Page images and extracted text
────

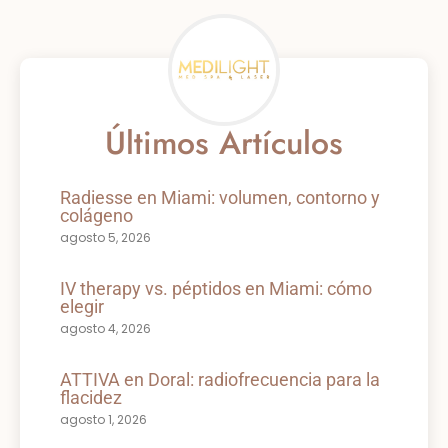
Últimos Artículos
Radiesse en Miami: volumen, contorno y
colágeno
agosto 5, 2026
IV therapy vs. péptidos en Miami: cómo
elegir
agosto 4, 2026
ATTIVA en Doral: radiofrecuencia para la
flacidez
agosto 1, 2026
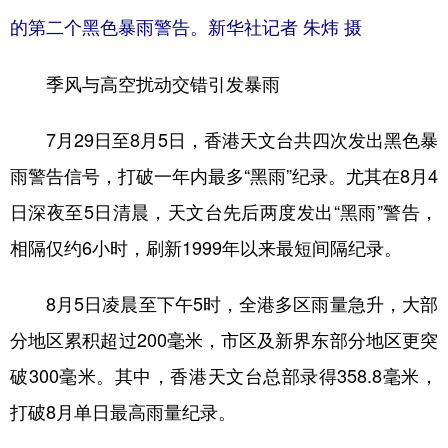
山东
河南
湖北
湖南
的第二个黑色暴雨警告。新华社记者 朱炜 摄
广东
广西
海南
重庆
季风与高空扰动交错引发暴雨
四川
贵州
云南
西藏
陕西
甘肃
青海
宁夏
7月29日至8月5日，香港天文台共四次发出黑色暴
新疆
内蒙古
黑龙江
雨警告信号，打破一年内最多“黑雨”纪录。尤其在8月4
日深夜至5日清晨，天文台先后两度发出“黑雨”警告，
多语种频道
相隔仅约6小时，刷新1999年以来最短间隔纪录。
English
Español
Français
عربى
8月5日凌晨至下午5时，全港多区雨量急升，大部
Русский язык
日本語
한국어
分地区累积超过200毫米，市区及新界东部分地区更突
破300毫米。其中，香港天文台总部录得358.8毫米，
Deutsch
Português
打破8月单日最高雨量纪录。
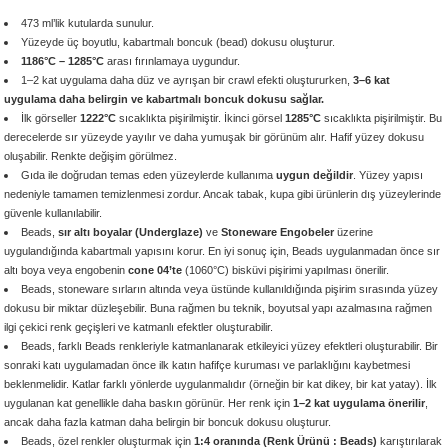
 - 1305 °C
Stoneware Flux
473 ml’lik kutularda sunulur.
Yüzeyde üç boyutlu, kabartmalı boncuk (bead) dokusu oluşturur.
1186°C – 1285°C
arası fırınlamaya uygundur.
285 °C
1–2 kat uygulama daha düz ve ayrışan bir crawl efekti oluştururken,
3–6 kat
uygulama daha belirgin ve kabartmalı boncuk dokusu sağlar.
İlk görseller
1222°C
sıcaklıkta pişirilmiştir.
İkinci görsel
1285°C
sıcaklıkta pişirilmiştir. Bu
99 - 1222 °C
derecelerde sır yüzeyde yayılır ve daha yumuşak bir görünüm alır. Hafif yüzey dokusu
oluşabilir. Renkte değişim görülmez.
999 - 1046 °C
Gıda ile doğrudan temas eden yüzeylerde kullanıma
uygun değildir
. Yüzey yapısı
nedeniyle tamamen temizlenmesi zordur. Ancak tabak, kupa gibi ürünlerin dış yüzeylerinde
güvenle kullanılabilir.
 1222 °C
Beads,
sır altı boyalar (Underglaze)
ve
Stoneware Engobeler
üzerine
uygulandığında kabartmalı yapısını korur. En iyi sonuç için, Beads uygulanmadan önce sır
- 1046 °C
altı boya veya engobenin
cone 04’te
(1060°C)
bisküvi pişirimi yapılması önerilir.
Beads, stoneware sırların altında veya üstünde kullanıldığında pişirim sırasında yüzey
dokusu bir miktar düzleşebilir. Buna rağmen bu teknik, boyutsal yapı azalmasına rağmen
 999 - 1046 °C
ilgi çekici renk geçişleri ve katmanlı efektler oluşturabilir.
Beads, farklı Beads renkleriyle katmanlanarak etkileyici yüzey efektleri oluşturabilir. Bir
1063 °C
sonraki katı uygulamadan önce ilk katın hafifçe kuruması ve parlaklığını kaybetmesi
beklenmelidir. Katlar farklı yönlerde uygulanmalıdır (örneğin bir kat dikey, bir kat yatay). İlk
uygulanan kat genellikle daha baskın görünür. Her renk için
1–2 kat uygulama önerilir
,
046 °C
ancak daha fazla katman daha belirgin bir boncuk dokusu oluşturur.
Beads, özel renkler oluşturmak için
1:4 oranında (Renk Ürünü : Beads)
karıştırılarak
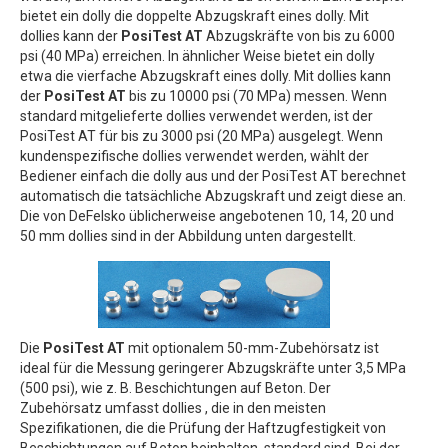
bietet ein dolly die doppelte Abzugskraft eines dolly. Mit
dollies kann der
PosiTest AT
Abzugskräfte von bis zu 6000
psi (40 MPa) erreichen. In ähnlicher Weise bietet ein dolly
etwa die vierfache Abzugskraft eines dolly. Mit dollies kann
der
PosiTest AT
bis zu 10000 psi (70 MPa) messen. Wenn
standard mitgelieferte dollies verwendet werden, ist der
PosiTest AT für bis zu 3000 psi (20 MPa) ausgelegt. Wenn
kundenspezifische dollies verwendet werden, wählt der
Bediener einfach die dolly aus und der PosiTest AT berechnet
automatisch die tatsächliche Abzugskraft und zeigt diese an.
Die von DeFelsko üblicherweise angebotenen 10, 14, 20 und
50 mm dollies sind in der Abbildung unten dargestellt.
Die
PosiTest AT
mit optionalem 50-mm-Zubehörsatz ist
ideal für die Messung geringerer Abzugskräfte unter 3,5 MPa
(500 psi), wie z. B. Beschichtungen auf Beton. Der
Zubehörsatz umfasst dollies , die in den meisten
Spezifikationen, die die Prüfung der Haftzugfestigkeit von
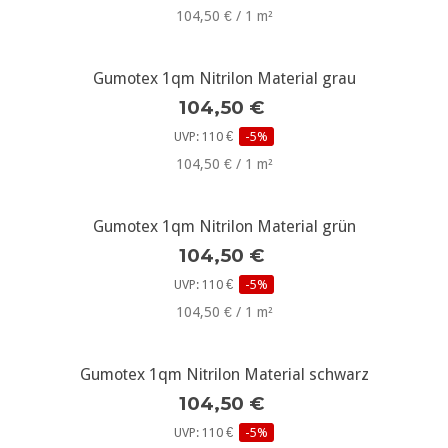
104,50 € / 1 m²
Gumotex 1qm Nitrilon Material grau
104,50 €
UVP: 110 €
-5%
104,50 € / 1 m²
Gumotex 1qm Nitrilon Material grün
104,50 €
UVP: 110 €
-5%
104,50 € / 1 m²
Gumotex 1qm Nitrilon Material schwarz
104,50 €
UVP: 110 €
-5%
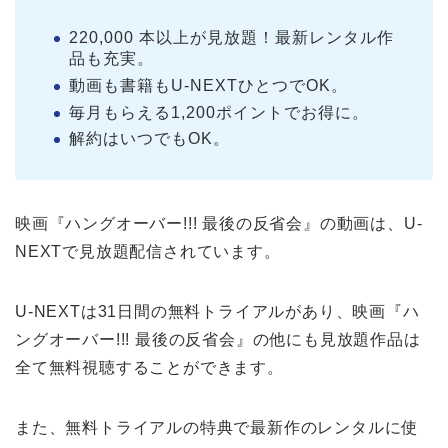
220,000 本以上が見放題！最新レンタル作
品も充実。
動画も書籍もU-NEXTひとつでOK。
毎月もらえる1,200ポイントでお得に。
解約はいつでもOK。
映画『ハングオーバー!!! 最後の反省会』の動画は、U-
NEXTで見放題配信されています。
U-NEXTは31日間の無料トライアルがあり、映画『ハ
ングオーバー!!! 最後の反省会』の他にも見放題作品は
全て無料視聴することができます。
また、無料トライアルの特典で最新作のレンタルに使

────

Pick out every line above that contains the word "Miami" and copy it.

Radiesse en Miami: volumen, contorno y
IV therapy vs. péptidos en Miami: cómo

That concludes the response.